Alors qu’à Fukushima, l’alimentation en eau et en électricité a fait défaut pour refroidir les réacteurs à l’arrêt après le séisme, le cœur des réacteurs ukrainiens n’a même pas eu le temps d’être refroidi : les pastilles d’uranium surchauffées ont explosé, dégageant une force qui a soulevé la dalle de béton de 2.000 tonnes qui surplombait le réacteur. Des débris incandescents de cette dalle ont alors provoqué un incendie, aggravé par la présence de graphite dans la centrale.
Le Mox utilisé à Fukushima a été qualifié de «matière la plus dangereuse de la planète» par Greenpeace. Ce mélange d’oxydes d’uranium et d’oxydes de plutonium, fabriqué à partir de matières nucléaires recyclées, serait plus radioactif que l’uranium pur. En cas de fusion du cœur et de formation d’un «corium», sorte de grosse boule de métal en fusion, la dalle de béton sous la centrale pourrait rapidement être transpercée.
«A Tchernobyl, les Russes ont creusé des galeries pour congeler la Terre avec des camions frigorifiques et arrêter la boule de corium», se rappelle Roland Desbordes, président de la Criirad. Si on ne peut pas la refroidir, elle va transmettre la radioactivité aux nappes phréatiques et aux sols en général.»
La différence majeure entre l’accident de Tchernobyl et celui de Fukushima est l’incendie qui a projeté les particules radioactives assez haut dans l’atmosphère et a favorisé leur dispersion depuis la centrale ukrainienne. «A Fukushima, il n’y a pas de graphite, mais par contre il y a six réacteurs, alors qu’il n’y en avait qu’un à Tchernobyl», rappelle Roland Desbordes.

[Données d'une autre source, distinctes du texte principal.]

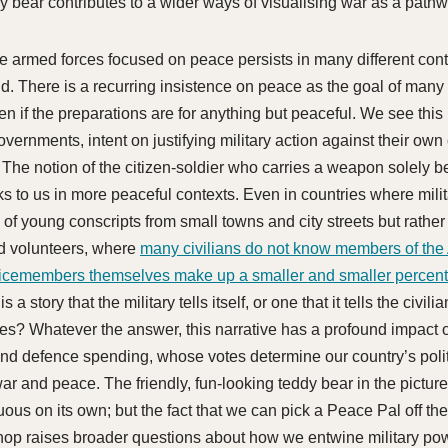
dy bear contributes to a wider ways of visualising war as a path
e armed forces focused on peace persists in many different co
ld. There is a recurring insistence on peace as the goal of many 
 if the preparations are for anything but peaceful. We see this i
vernments, intent on justifying military action against their own 
. The notion of the citizen-soldier who carries a weapon solely 
s to us in more peaceful contexts. Even in countries where milit
of young conscripts from small towns and city streets but rather
d volunteers, where
many civilians do not know members of the
icemembers themselves make up a smaller and smaller percent
this a story that the military tells itself, or one that it tells the civi
es? Whatever the answer, this narrative has a profound impact
nd defence spending, whose votes determine our country’s politi
ar and peace. The friendly, fun-looking teddy bear in the pictur
uous on its own; but the fact that we can pick a Peace Pal off the
hop raises broader questions about how we entwine military po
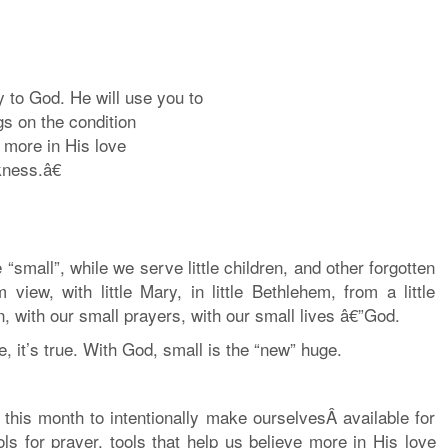
y to God. He will use you to
gs on the condition
 more in His love
ness.â€
“small”, while we serve little children, and other forgotten
iew, with little Mary, in little Bethlehem, from a little
 with our small prayers, with our small lives â€”God.
, it’s true. With God, small is the “new” huge.
 this month to intentionally make ourselvesÂ available for
ols for prayer, tools that help us believe more in His love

Les émissions de particules radioactives en provenance de Fukushima représentent environ 10% de la quantité émise par la centrale de Tchernobyl a déclaré mardi l'agence japonaise de sûreté nucléaire. Mais elles pourraient au final être plus importantes qu'à Tchernobyl, car elles n’ont toujours pas cessé depuis un mois.
Il a aura fallu douze jours pour éteindre l’incendie de Tchernobyl et huit mois pour réaliser le sarcophage destiné à stopper les radiations. A Fukushima, les employés de Tepco ne luttent «que» depuis un mois pour arrêter les réactions en chaîne dans la centrale. Le risque d’une réplique du séisme plus proche de la centrale rend la suite des travaux encore plus aléatoire.
Autour de la centrale de Tchernobyl, une zone interdite de 30km est toujours fermée au public, vingt-cinq ans après l’accident. La ville de Prypiat, la plus proche de la centrale, est devenue une ville fantôme.
Autour de Fukushima, les évacuations ont d’abord été ordonnées dans un rayon de 20km autour de la centrale, puis élargies le 11 avril à 40km. Selon André-Claude Lacoste, président de l’ASN, «en fonction de l’étalement de la radioactivité, la gestion de ces territoires sera difficile durant des années, voire des décennies. La centrale, elle, est un site perdu».